Lesson #4: Divorce will run through your mind, if not be verbalized, at least once.

This is one I was hesitant to write, but if no one else is going to say it, I will. You will contemplate divorce your first year of marriage. You will probably say it to one another. It hurts. A lot. You’re probably reading this and thinking, “Why would I ever say such a thing?” When you and your spouse don’t see eye to eye on issues, such as those in Lesson #3, you get upset, frustrated, and begin to wonder if you made a huge mistake. You didn’t, I promise. You’re just getting used to each other. Kiss and make-up. Seriously.
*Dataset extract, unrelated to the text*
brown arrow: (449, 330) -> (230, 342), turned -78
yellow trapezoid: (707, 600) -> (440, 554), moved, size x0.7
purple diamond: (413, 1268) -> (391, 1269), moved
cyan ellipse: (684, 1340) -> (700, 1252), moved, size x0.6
Lesson #5: Cooking is hard.

But don’t give up! It took us forever to learn how to cook (edible) food. I am quite pleased with the repertoire I can create now, especially chicken-based dishes and Japanese food. Two things I will HIGHLY recommend: first, I get nearly all of my recipes from here. All Recipes has great recipes and the comments under the recipes will help you perfect your dishes. Never have had a bad recipe from there! Second, invest in a good set of kitchenware. I would recommend getting a dutch oven, a Crockpot, a skillet (the bigger, the better), a griddle, glass (not plastic!) containers with lids (Pyrex is the best in this), a whisk, a spatula, knives (steak, serrated, and butcher), cutting board(s), and whatever else you may need. However, those that I listed have been nothing short of phenomenal to my cooking of a variety of dishes.

Lesson #6: Communicate, communicate, communicate.
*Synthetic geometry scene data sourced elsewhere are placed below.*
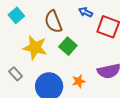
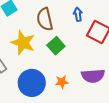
blue arrow: (85, 12) -> (78, 14), turned 48

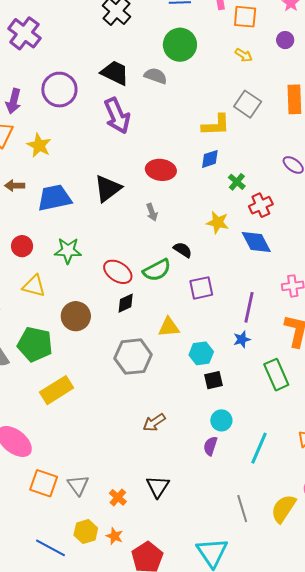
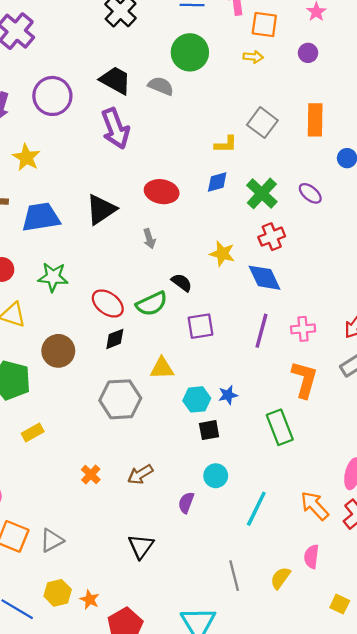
yellow arrow: (244, 55) -> (253, 57), moved, turned -30
yellow L-shape: (216, 125) -> (226, 144), size x0.7
green cross: (237, 182) -> (262, 193), moved, size x1.6
purple line: (249, 307) -> (262, 331), moved
blue star: (242, 339) -> (228, 395), moved
yellow rectangle: (57, 390) -> (33, 433), size x0.6
purple semicircle: (210, 446) -> (186, 503), moved
gray triangle: (78, 485) -> (52, 540), turned 35
orange cross: (118, 497) -> (91, 475), moved
yellow semicircle: (283, 509) -> (280, 578), size x0.7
Self-explanatory. Communicate with each other. You cannot read each others’ minds. Don’t make assumptions. You know what assuming does!
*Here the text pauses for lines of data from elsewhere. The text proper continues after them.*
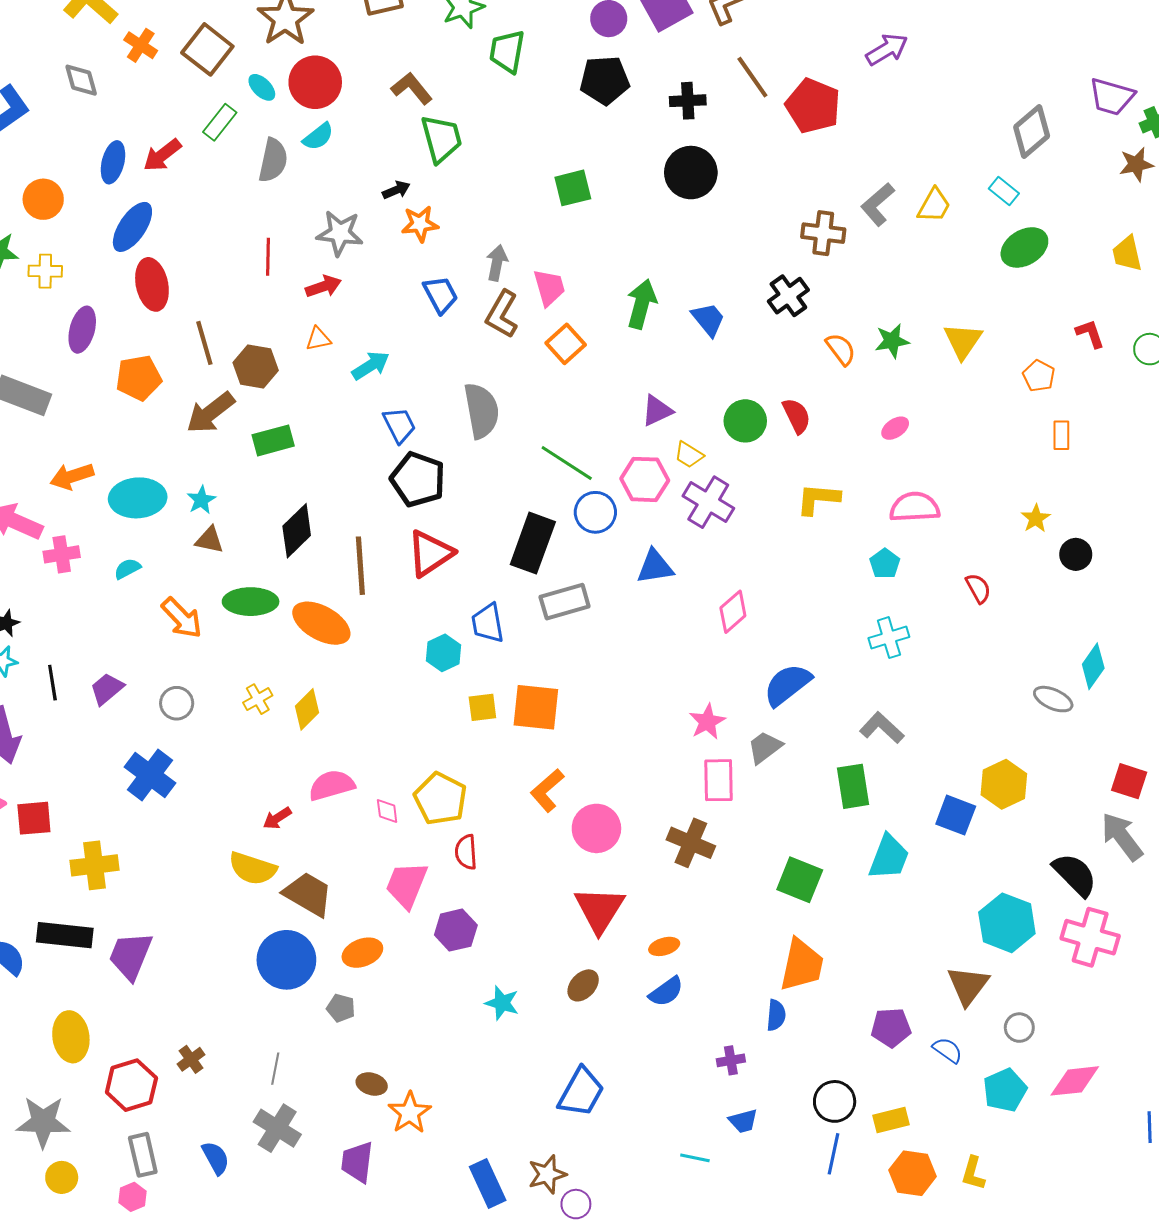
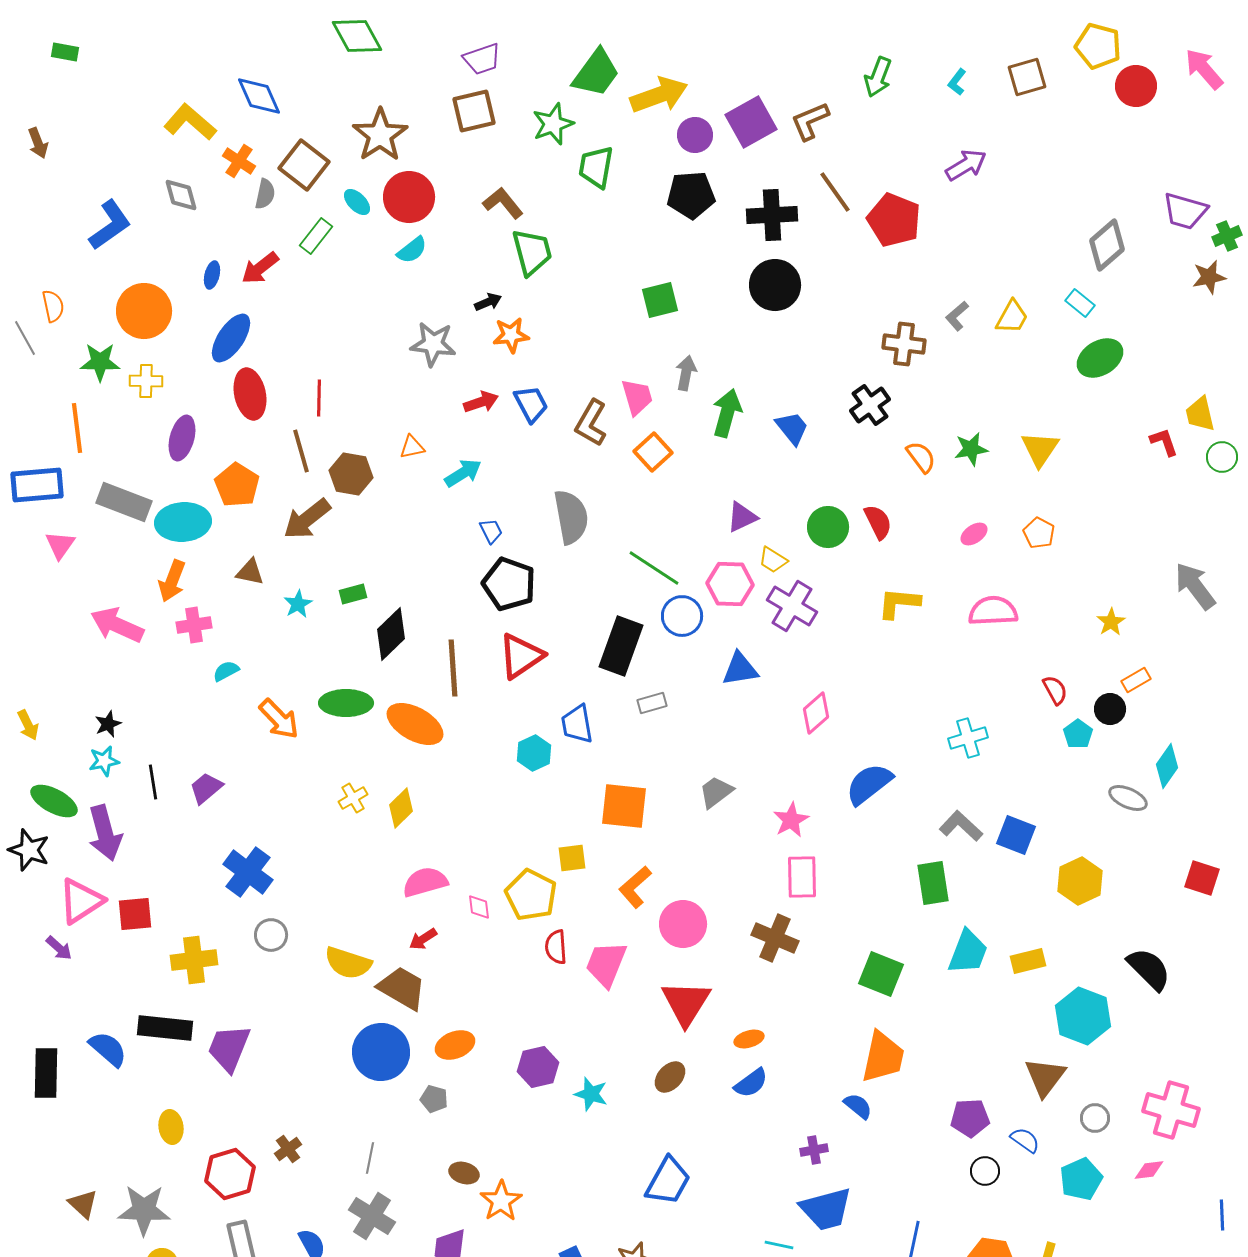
black cross: (688, 101) -> (772, 215), size x1.4
gray semicircle: (273, 160) -> (265, 194), moved, size x0.7
blue ellipse: (113, 162) -> (212, 275), size x0.7
orange circle: (43, 199) -> (144, 311), size x1.4
gray L-shape: (878, 204) -> (957, 316), size x0.7
yellow trapezoid: (1127, 254) -> (1200, 414), moved
red line: (268, 257) -> (319, 398), moved
gray arrow: (497, 263) -> (686, 373), moved
red arrow: (323, 286) -> (481, 402), moved
orange pentagon: (1039, 376) -> (1039, 533), moved
orange pentagon: (139, 378) -> (237, 485), turned -30
blue trapezoid: (399, 425) -> (491, 531), size x0.7
orange rectangle: (1061, 435) -> (1136, 680), moved, turned 60
green rectangle: (273, 440) -> (353, 594), moved, size x0.7
orange arrow: (72, 476) -> (172, 581), turned -51
cyan ellipse: (138, 498) -> (183, 522), moved
brown triangle: (209, 540) -> (250, 572), moved
pink cross: (62, 554) -> (194, 625), moved
black circle: (1076, 554) -> (1110, 709), moved
cyan pentagon: (885, 564) -> (1078, 734), moved
gray rectangle: (565, 602) -> (652, 703), size x0.6
gray circle: (177, 703) -> (271, 935), moved
yellow square: (482, 707) -> (572, 858), moved
gray trapezoid: (765, 747) -> (716, 792), moved
blue square: (956, 815) -> (1016, 835), moved
red arrow: (277, 818) -> (423, 939), moved
gray arrow: (1122, 837) -> (1195, 586), moved
pink trapezoid: (407, 885) -> (606, 964), moved
purple hexagon: (456, 930) -> (538, 1067), moved
pink cross: (1090, 937) -> (1171, 1110), moved
blue semicircle: (776, 1015) -> (858, 1106), turned -56
yellow ellipse: (71, 1037) -> (171, 1127), size x0.7
pink diamond: (1075, 1081) -> (1149, 1170), size x0.6
black circle: (835, 1101) -> (985, 1171), moved, size x0.7
yellow rectangle: (891, 1120) -> (1028, 961), moved
blue trapezoid: (743, 1121) -> (826, 1209), size x1.8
Lesson #7: Don’t ever go to bed angry at each other.

I cannot stress this enough. Nothing is worse than going to bed angry at each other. Well, take that back: you/your spouse going to bed angry while the other goes to bed on the couch. Work out your problems before you go to sleep. It’ll make things better. Plus, it’s biblical (Ephesians 4:26)!

Lesson #8: Always compliment and flirt with each other.

Make your spouse feel good about themselves. With all of the above things going on, you and your spouse need to remember why you fell for each other and what makes you attracted to each other. For my wife, it’s hearing me tell her that she’s beautiful and that she’s a fantastic wife (which she is both!). Make your spouse feel loved, even when it’s hard to love them.

Lesson #9: Always say “I love you.”

Never forget that love holds you two together. I always tell each other that you love each other, even if you say it 3483048230843084 times a day. Like after phone calls, before bed, when you wake up, when you go to work, when you send cute texts throughout the day. No spouse will get tired of hearing this. This goes hand and hand with Lesson #8.

Lesson #10: Allow God to be the foundation of your marriage.

God created marriage because He knew that man needed a companion. Adam was lonely without Eve and she meant the world to him! God intended for marriage to be for His glory and we ought to honor God in our marriages as such. Having Him as the foundation ensures that we will do as we are commanded: love each other more than ourselves (Ephesians 5:22-33). This includes wives respecting their husbands and husbands loving their wives. Practicing this will grant you a happier marriage. One more thing!

Treat your spouse with honor or God will ignore your prayers (1 Peter 3:7).